[AFS3-std] Hackathon Summary

Simon Wilkinson sxw@inf.ed.ac.uk
Fri, 9 Oct 2009 15:12:14 +0100


A group of us - Jeffery Altman, Matt Benjamin, Derrick Brashear,  
Alistair Ferguson, Christof Hanke, Tom Keiser, Hartmut Reuter, Marcus  
Watts, Rod Widdowson and myself met for 3 days in Edinburgh at the end  
of last month. We discussed a wide variety of AFS issues. A jabber  
chat log of our discussions is available at http://conference.openafs.org/hackathon@conference.openafs.org/ 
  (see the 2009-09-22 and 2009-09-24 files logs)
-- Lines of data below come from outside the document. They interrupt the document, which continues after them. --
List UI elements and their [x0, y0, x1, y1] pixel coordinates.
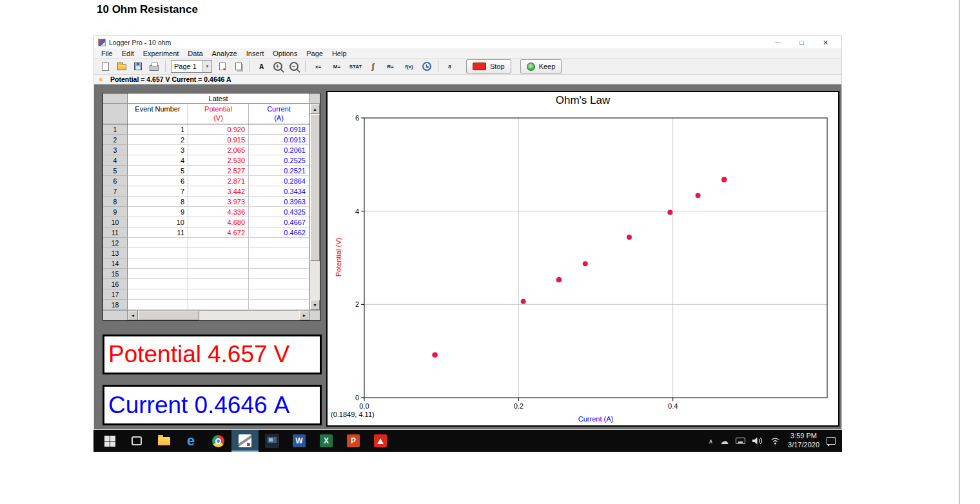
cell-current[interactable]: 0.4667: [249, 217, 309, 228]
row-number[interactable]: 17: [103, 289, 128, 300]
menu-options[interactable]: Options: [268, 50, 302, 57]
cell-current[interactable]: [249, 248, 309, 258]
row-number[interactable]: 7: [103, 186, 128, 197]
menu-data[interactable]: Data: [183, 50, 207, 57]
cell-potential[interactable]: 3.442: [188, 186, 249, 197]
page-selector-dropdown[interactable]: Page 1: [171, 60, 212, 73]
scroll-up-button[interactable]: [310, 104, 320, 114]
cell-event-number[interactable]: [128, 258, 188, 269]
task-view-button[interactable]: [123, 430, 150, 452]
network-icon[interactable]: [770, 437, 781, 445]
row-number[interactable]: 13: [103, 248, 128, 258]
cell-event-number[interactable]: 9: [128, 207, 188, 217]
potential-meter[interactable]: Potential 4.657 V: [103, 334, 322, 374]
menu-edit[interactable]: Edit: [117, 50, 139, 57]
pinned-app-button[interactable]: [259, 430, 286, 452]
chevron-down-icon[interactable]: [202, 61, 211, 72]
cell-event-number[interactable]: 5: [128, 166, 188, 176]
cell-potential[interactable]: 2.530: [188, 155, 249, 166]
x-axis-label[interactable]: Current (A): [364, 415, 827, 423]
row-number[interactable]: 14: [103, 258, 128, 269]
cell-event-number[interactable]: 8: [128, 197, 188, 207]
scroll-right-button[interactable]: [299, 311, 309, 320]
powerpoint-button[interactable]: P: [340, 430, 367, 452]
cell-potential[interactable]: [188, 279, 249, 289]
row-number[interactable]: 9: [103, 207, 128, 217]
open-file-button[interactable]: [114, 59, 129, 73]
column-header-current[interactable]: Current (A): [249, 104, 309, 124]
menu-help[interactable]: Help: [328, 50, 351, 57]
cell-potential[interactable]: [188, 289, 249, 300]
row-number[interactable]: 6: [103, 176, 128, 186]
tangent-button[interactable]: M=: [328, 59, 346, 73]
cell-current[interactable]: 0.2521: [249, 166, 309, 176]
vertical-scroll-track[interactable]: [310, 114, 320, 300]
column-header-event-number[interactable]: Event Number: [128, 104, 188, 124]
page-layout-button[interactable]: [231, 59, 246, 73]
cell-current[interactable]: 0.2525: [249, 155, 309, 166]
word-button[interactable]: W: [286, 430, 313, 452]
print-button[interactable]: [146, 59, 161, 73]
model-button[interactable]: f(x): [400, 59, 418, 73]
stop-collection-button[interactable]: Stop: [466, 59, 511, 73]
cell-event-number[interactable]: 3: [128, 145, 188, 155]
row-number[interactable]: 1: [103, 124, 128, 135]
cell-potential[interactable]: [188, 300, 249, 310]
cell-potential[interactable]: 4.336: [188, 207, 249, 217]
cell-current[interactable]: 0.2061: [249, 145, 309, 155]
cell-event-number[interactable]: 1: [128, 124, 188, 135]
next-page-button[interactable]: [215, 59, 230, 73]
y-axis-label[interactable]: Potential (V): [335, 229, 342, 285]
cell-event-number[interactable]: 10: [128, 217, 188, 228]
current-meter[interactable]: Current 0.4646 A: [103, 385, 322, 425]
cell-potential[interactable]: [188, 238, 249, 248]
cell-current[interactable]: 0.2864: [249, 176, 309, 186]
cell-current[interactable]: 0.4325: [249, 207, 309, 217]
start-button[interactable]: [96, 430, 123, 452]
dataset-name[interactable]: Latest: [128, 93, 309, 104]
menu-experiment[interactable]: Experiment: [139, 50, 184, 57]
taskbar-clock[interactable]: 3:59 PM 3/17/2020: [788, 432, 819, 450]
edge-button[interactable]: e: [177, 430, 204, 452]
cell-potential[interactable]: 2.871: [188, 176, 249, 186]
cell-potential[interactable]: [188, 269, 249, 279]
column-header-potential[interactable]: Potential (V): [188, 104, 249, 124]
graph-panel[interactable]: Ohm's Law 0.00.20.40246 Potential (V) Cu…: [326, 91, 839, 427]
cell-current[interactable]: [249, 289, 309, 300]
row-number[interactable]: 16: [103, 279, 128, 289]
zoom-out-button[interactable]: −: [286, 59, 301, 73]
horizontal-scrollbar[interactable]: [128, 310, 309, 320]
cell-current[interactable]: 0.3963: [249, 197, 309, 207]
row-number[interactable]: 10: [103, 217, 128, 228]
integral-button[interactable]: ∫: [366, 59, 380, 73]
menu-analyze[interactable]: Analyze: [208, 50, 242, 57]
horizontal-scroll-track[interactable]: [138, 311, 299, 320]
onedrive-cloud-icon[interactable]: ☁: [720, 436, 729, 446]
statistics-button[interactable]: STAT: [347, 59, 364, 73]
data-collection-button[interactable]: [419, 59, 434, 73]
minimize-button[interactable]: [766, 36, 790, 48]
horizontal-scroll-thumb[interactable]: [138, 311, 199, 320]
logger-pro-taskbar-button[interactable]: [231, 430, 259, 452]
sensor-setup-button[interactable]: 8: [442, 59, 457, 73]
volume-icon[interactable]: [752, 437, 763, 445]
cell-event-number[interactable]: [128, 289, 188, 300]
save-button[interactable]: [130, 59, 145, 73]
cell-current[interactable]: 0.3434: [249, 186, 309, 197]
row-number[interactable]: 5: [103, 166, 128, 176]
cell-potential[interactable]: [188, 258, 249, 269]
cell-current[interactable]: 0.4662: [249, 228, 309, 238]
new-file-button[interactable]: [98, 59, 113, 73]
action-center-icon[interactable]: [827, 437, 836, 445]
cell-event-number[interactable]: [128, 269, 188, 279]
cell-event-number[interactable]: 4: [128, 155, 188, 166]
zoom-in-button[interactable]: +: [270, 59, 285, 73]
cell-potential[interactable]: 0.915: [188, 135, 249, 145]
data-table[interactable]: Latest Event Number Potential (V) Curren…: [103, 93, 320, 321]
keep-button[interactable]: Keep: [520, 59, 562, 73]
cell-event-number[interactable]: [128, 238, 188, 248]
cell-current[interactable]: [249, 269, 309, 279]
menu-insert[interactable]: Insert: [242, 50, 269, 57]
menu-file[interactable]: File: [97, 50, 117, 57]
vertical-scrollbar[interactable]: [309, 104, 320, 310]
I'm not going to attempt to summarise our discussions in much detail.  
However, I have noted below the topics we discussed, and any  
conclusions that I believe we reached. Where we identified the next  
steps to be taken, I've also noted this in the hope that we can keep  
things moving forwards.

Extended Callbacks
------------------

Matt presented his extended callbacks draft. The discussion ranged  
between protocol, implementation and code management issues. On the  
protocol front, it was felt that the draft was approaching consensus,  
but that concerns remained around the changes to the behaviour of  
callback breaks (in particular, whether an RPC can return before all  
callbacks have been broken). Given the lack of consensus on this  
topic, we agreed that the draft would drop mention of callback  
coalescing entirely. Other issues included the behaviour of clients  
which receive extended
callbacks over untrusted channels, and the risk of deploying extended  
callbacks on servers which only have a small number configured. Matt  
will produce a draft addressing these issues, and then we will attempt  
to move forwards with a consensus call.

We will attempt to address the asynchrony issue at a later date. Given  
that this change is arguably a modification to afs3 semantics, we'll  
attempt to engage a wider body of the community in this discussion

In discussing the implementation, we considered the range of xcb  
dependencies, in particular those on mcas and libosi. It was felt that  
blocking extended callbacks on getting libosi into the tree was  
undesirable - in particular, a desire was expressed for the xcb code  
to use the existing pthread implementation, rather than pulling in  
osi's thread abstractions. We agreed that we would not enable, or  
expose the callback coalescing code in the OpenAFS implementation,  
pending further discussion of this issue. We didn't resolve the issue  
of whether we should use MCAS's native atomics everywhere, or whether  
we should prefer atomic operations provided by the operating system.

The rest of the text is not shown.